The definition of bins in Predicted Aligned Error Head(PAE) may be wrong
xiergo opened this issue · comments
I am confused about the definition of bins in Predicted Aligned Error Head(PAE). The breaks
is defined as [0, 0.5, 1, ..., 31]
# self.config.max_error_bin=31, self.config.num_bins=64
breaks = jnp.linspace(
0., self.config.max_error_bin, self.config.num_bins - 1)

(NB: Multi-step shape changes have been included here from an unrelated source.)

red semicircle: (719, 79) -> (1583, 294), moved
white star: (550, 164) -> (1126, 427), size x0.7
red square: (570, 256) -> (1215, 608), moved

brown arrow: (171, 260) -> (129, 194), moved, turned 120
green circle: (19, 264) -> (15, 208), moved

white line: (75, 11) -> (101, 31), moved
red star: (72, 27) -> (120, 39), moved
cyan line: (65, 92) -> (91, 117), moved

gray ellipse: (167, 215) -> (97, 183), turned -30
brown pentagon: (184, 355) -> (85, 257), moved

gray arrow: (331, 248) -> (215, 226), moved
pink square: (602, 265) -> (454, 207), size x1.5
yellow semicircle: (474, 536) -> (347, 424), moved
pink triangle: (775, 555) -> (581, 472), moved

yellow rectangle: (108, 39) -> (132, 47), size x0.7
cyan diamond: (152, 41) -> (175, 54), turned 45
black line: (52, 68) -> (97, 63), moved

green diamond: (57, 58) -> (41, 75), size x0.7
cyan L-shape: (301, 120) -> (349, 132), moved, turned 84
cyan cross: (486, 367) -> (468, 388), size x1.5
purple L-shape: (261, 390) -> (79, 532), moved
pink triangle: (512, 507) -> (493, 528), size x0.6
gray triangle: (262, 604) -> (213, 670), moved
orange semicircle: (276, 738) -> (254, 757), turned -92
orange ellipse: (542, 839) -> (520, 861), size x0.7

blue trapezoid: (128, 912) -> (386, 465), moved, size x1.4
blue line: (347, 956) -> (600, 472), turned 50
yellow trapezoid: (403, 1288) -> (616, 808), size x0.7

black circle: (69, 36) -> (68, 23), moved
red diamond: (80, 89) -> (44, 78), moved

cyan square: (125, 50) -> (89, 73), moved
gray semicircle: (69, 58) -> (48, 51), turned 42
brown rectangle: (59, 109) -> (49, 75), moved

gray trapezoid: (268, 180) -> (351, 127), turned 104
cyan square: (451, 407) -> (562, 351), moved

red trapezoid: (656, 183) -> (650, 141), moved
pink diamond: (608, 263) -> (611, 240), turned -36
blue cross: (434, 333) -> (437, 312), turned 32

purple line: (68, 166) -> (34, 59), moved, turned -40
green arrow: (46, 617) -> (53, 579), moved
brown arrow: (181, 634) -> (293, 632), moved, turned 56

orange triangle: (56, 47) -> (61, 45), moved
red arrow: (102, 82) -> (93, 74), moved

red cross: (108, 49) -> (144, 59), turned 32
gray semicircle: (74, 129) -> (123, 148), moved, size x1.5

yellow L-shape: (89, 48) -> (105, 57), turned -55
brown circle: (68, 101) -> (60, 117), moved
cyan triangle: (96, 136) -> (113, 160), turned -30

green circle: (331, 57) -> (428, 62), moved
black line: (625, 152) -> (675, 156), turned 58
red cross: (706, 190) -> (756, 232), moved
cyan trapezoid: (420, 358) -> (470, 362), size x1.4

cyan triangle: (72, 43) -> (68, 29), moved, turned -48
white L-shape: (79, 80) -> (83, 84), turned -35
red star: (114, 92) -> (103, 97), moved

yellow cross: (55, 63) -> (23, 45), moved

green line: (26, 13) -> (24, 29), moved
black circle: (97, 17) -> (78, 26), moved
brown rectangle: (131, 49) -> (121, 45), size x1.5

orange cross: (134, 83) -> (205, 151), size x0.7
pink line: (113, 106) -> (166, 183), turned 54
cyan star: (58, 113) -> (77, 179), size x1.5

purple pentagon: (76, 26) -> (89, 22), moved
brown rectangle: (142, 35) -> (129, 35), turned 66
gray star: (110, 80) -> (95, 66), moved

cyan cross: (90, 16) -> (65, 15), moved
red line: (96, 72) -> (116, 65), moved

and the centers are [0.25, 0.75, ..., 30.5, 31.5, 32.5], according to:
def _calculate_bin_centers(breaks: np.ndarray):
"""Gets the bin centers from the bin edges.
Args:
breaks: [num_bins - 1] the error bin edges.
Returns:
bin_centers: [num_bins] the error bin centers.
"""
step = (breaks[1] - breaks[0])
# Add half-step to get the center
bin_centers = breaks + step / 2
# Add a catch-all bin at the end.
bin_centers = np.concatenate([bin_centers, [bin_centers[-1] + step]],
axis=0)
return bin_centers
Then the 64 bins are [0, 0.5], [0.5, 1] ..., [31, 31.5], [31.5, +inf].
But the bins defined in the PAE-loss are [-inf, 0], [0, 0.5], ...[31, +inf], which are left shifted for one bin, based on the definition in alphafold/alphafold/model/modules.py line 1200
:
sq_breaks = jnp.square(breaks) #[0, 0.5, ..., 31]
true_bins = jnp.sum((
error_dist2[..., None] > sq_breaks).astype(jnp.int32), axis=-1)
errors = softmax_cross_entropy(
labels=jax.nn.one_hot(true_bins, num_bins, axis=-1), logits=logits)
For example, for error_dist=0.75, which should fall into the second bin [0.5, 1], but (0.75>breaks).sum()
is 2, the one_hot values are [0, 0, 1, 0, ..., 0] with the third entry being 1, which is incorrect.